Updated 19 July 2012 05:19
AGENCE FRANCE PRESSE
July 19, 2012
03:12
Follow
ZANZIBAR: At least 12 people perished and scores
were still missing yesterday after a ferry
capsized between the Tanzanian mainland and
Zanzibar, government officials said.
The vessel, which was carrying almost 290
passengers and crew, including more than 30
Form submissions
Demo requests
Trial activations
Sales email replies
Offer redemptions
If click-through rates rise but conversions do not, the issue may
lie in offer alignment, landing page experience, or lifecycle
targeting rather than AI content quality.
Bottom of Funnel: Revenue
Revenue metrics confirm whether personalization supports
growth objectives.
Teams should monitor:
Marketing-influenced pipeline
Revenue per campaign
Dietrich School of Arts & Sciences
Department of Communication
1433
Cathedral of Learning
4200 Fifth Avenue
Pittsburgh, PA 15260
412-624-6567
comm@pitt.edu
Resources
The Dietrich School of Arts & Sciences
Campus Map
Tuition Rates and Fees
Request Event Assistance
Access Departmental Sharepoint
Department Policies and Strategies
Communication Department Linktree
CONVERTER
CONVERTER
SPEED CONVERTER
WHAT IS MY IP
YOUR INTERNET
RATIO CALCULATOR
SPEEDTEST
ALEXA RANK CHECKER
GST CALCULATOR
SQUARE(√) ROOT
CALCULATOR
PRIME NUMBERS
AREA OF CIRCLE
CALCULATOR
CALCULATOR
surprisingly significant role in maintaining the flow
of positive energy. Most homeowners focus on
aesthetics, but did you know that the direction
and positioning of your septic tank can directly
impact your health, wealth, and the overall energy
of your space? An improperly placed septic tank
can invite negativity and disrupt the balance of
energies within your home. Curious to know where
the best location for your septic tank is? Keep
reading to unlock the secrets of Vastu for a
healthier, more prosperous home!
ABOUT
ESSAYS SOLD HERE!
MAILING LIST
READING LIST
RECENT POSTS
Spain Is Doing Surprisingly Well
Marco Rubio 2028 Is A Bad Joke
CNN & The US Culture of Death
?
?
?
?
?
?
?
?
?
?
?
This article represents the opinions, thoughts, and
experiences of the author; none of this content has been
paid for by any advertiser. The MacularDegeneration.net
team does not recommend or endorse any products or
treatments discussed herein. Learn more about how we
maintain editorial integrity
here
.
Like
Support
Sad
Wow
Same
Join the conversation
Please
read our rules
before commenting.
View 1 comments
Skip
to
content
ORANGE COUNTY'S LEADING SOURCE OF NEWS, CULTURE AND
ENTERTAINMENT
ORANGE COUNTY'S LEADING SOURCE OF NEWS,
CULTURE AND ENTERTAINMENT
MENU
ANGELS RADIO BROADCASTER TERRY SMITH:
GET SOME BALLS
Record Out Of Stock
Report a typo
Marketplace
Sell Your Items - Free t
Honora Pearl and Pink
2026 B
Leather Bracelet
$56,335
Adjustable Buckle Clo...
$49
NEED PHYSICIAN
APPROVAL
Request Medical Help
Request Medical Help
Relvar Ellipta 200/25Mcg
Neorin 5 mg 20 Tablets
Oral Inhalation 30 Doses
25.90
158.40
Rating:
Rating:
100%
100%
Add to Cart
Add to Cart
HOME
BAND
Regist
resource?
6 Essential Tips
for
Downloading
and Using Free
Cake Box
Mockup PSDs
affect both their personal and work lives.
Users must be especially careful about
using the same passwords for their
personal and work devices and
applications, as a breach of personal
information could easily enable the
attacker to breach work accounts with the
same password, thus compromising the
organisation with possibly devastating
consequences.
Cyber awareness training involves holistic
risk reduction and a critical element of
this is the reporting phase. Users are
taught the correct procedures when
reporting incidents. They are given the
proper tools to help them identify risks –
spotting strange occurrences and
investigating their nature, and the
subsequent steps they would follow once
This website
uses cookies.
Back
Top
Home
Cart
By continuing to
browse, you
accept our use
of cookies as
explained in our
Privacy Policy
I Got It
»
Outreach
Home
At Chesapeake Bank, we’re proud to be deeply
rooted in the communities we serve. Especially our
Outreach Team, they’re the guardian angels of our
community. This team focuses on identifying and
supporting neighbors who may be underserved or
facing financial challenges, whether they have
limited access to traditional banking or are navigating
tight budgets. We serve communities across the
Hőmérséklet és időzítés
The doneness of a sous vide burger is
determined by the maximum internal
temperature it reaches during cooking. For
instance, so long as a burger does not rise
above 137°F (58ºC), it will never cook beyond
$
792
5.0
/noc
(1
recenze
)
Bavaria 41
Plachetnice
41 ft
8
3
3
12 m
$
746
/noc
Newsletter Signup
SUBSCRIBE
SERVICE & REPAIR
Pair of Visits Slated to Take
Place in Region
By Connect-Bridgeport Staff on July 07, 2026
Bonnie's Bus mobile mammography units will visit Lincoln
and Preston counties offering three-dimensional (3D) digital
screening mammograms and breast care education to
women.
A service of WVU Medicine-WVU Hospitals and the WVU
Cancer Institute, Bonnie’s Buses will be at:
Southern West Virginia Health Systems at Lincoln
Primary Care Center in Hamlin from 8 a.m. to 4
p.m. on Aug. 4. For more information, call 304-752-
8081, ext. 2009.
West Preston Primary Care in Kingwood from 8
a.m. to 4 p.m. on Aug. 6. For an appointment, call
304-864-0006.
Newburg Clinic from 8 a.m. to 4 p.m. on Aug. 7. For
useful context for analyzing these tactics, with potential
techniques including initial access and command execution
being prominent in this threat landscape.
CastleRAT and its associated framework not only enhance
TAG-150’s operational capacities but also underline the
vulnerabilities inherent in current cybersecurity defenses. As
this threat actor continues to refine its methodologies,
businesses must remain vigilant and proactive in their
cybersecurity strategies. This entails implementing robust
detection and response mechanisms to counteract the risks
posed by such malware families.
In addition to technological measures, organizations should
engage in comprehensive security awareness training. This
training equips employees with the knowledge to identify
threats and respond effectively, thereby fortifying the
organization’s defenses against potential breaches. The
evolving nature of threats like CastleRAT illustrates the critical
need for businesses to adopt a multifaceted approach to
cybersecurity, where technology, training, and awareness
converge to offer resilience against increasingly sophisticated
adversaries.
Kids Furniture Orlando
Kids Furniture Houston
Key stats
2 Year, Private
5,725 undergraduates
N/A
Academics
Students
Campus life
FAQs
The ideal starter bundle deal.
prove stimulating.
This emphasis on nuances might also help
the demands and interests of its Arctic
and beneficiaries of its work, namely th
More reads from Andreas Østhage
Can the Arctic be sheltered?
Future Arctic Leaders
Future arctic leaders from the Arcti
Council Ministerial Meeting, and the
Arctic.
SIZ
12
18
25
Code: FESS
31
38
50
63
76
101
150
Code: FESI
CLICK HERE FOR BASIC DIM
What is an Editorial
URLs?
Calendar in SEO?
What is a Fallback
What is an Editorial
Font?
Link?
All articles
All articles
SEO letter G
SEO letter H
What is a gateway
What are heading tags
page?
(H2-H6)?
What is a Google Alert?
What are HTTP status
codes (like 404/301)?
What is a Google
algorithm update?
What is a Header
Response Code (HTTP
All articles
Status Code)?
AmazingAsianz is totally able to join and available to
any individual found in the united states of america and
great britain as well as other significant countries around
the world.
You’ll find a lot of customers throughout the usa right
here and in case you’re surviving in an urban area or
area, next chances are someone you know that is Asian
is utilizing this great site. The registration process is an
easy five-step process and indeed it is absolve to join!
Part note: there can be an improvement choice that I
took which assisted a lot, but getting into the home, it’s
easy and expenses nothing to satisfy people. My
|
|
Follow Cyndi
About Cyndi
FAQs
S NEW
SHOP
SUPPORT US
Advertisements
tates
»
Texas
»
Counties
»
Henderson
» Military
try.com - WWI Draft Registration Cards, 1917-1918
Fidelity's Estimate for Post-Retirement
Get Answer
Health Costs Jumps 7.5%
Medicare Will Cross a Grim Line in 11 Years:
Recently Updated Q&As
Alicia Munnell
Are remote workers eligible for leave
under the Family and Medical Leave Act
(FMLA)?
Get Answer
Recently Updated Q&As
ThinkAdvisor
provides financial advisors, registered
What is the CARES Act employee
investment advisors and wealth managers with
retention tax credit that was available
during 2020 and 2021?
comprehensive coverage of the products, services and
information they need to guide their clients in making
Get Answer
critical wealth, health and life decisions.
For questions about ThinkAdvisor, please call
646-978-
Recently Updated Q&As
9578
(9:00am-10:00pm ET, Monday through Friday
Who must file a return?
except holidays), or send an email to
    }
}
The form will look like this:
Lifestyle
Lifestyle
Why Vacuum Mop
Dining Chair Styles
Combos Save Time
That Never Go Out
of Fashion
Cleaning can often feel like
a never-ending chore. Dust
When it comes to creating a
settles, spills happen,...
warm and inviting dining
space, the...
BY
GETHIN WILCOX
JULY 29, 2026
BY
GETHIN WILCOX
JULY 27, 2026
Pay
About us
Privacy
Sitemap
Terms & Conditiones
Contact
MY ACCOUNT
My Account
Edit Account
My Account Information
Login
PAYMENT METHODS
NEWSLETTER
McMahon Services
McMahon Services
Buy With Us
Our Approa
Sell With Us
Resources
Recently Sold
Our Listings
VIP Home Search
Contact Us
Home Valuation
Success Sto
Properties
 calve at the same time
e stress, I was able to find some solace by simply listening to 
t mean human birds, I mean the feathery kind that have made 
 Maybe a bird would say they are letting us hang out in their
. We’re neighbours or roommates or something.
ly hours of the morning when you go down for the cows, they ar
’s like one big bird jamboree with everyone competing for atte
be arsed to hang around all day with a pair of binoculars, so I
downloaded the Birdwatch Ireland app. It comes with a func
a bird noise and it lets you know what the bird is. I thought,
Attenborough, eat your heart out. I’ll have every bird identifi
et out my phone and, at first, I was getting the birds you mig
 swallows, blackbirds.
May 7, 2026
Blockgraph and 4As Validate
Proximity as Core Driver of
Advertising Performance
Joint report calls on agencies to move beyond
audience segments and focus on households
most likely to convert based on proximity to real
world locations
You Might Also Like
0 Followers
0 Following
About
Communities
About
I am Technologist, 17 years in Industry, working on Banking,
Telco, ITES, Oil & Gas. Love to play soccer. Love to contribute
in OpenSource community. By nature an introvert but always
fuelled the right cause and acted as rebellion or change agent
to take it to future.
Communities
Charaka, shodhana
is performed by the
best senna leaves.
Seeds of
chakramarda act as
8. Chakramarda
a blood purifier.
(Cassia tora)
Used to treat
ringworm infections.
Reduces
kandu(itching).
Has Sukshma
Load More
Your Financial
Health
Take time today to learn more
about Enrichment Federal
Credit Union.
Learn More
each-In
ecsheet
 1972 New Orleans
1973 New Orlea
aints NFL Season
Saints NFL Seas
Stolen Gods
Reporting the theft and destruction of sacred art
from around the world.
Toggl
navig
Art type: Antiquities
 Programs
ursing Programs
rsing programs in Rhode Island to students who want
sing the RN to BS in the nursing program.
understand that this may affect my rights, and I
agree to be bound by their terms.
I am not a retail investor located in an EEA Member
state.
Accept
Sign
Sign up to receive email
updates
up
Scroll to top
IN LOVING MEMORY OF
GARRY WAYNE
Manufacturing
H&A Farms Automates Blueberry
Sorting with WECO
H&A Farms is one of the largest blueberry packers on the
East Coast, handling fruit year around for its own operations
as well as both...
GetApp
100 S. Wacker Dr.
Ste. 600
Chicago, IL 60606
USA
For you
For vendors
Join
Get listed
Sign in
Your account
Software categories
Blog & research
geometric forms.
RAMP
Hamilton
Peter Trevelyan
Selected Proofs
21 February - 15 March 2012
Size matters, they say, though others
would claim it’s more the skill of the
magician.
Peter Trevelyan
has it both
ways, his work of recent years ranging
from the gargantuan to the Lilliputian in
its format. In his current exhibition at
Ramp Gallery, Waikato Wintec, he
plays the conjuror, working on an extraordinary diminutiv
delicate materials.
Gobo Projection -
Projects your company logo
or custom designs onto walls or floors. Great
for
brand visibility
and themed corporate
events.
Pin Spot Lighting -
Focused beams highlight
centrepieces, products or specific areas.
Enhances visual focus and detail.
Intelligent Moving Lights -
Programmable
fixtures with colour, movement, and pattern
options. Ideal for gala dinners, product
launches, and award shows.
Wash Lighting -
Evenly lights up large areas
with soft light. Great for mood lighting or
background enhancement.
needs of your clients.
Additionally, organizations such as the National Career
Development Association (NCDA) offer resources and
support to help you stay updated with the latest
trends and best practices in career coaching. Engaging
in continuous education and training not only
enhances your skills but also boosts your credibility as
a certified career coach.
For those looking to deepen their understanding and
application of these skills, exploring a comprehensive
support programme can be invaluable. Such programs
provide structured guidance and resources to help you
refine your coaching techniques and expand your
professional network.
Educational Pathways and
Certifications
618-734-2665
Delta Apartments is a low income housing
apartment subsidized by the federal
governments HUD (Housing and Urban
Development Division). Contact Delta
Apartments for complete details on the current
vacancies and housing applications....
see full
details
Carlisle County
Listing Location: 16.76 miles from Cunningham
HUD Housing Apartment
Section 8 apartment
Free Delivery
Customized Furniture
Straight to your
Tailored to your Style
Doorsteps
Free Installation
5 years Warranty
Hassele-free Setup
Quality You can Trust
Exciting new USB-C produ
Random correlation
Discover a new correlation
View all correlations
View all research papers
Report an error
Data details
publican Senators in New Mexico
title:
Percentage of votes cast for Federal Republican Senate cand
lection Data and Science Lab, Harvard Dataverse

__________

Tally the lines above containing "wealth". Answer with the count only.

» Task solution:
3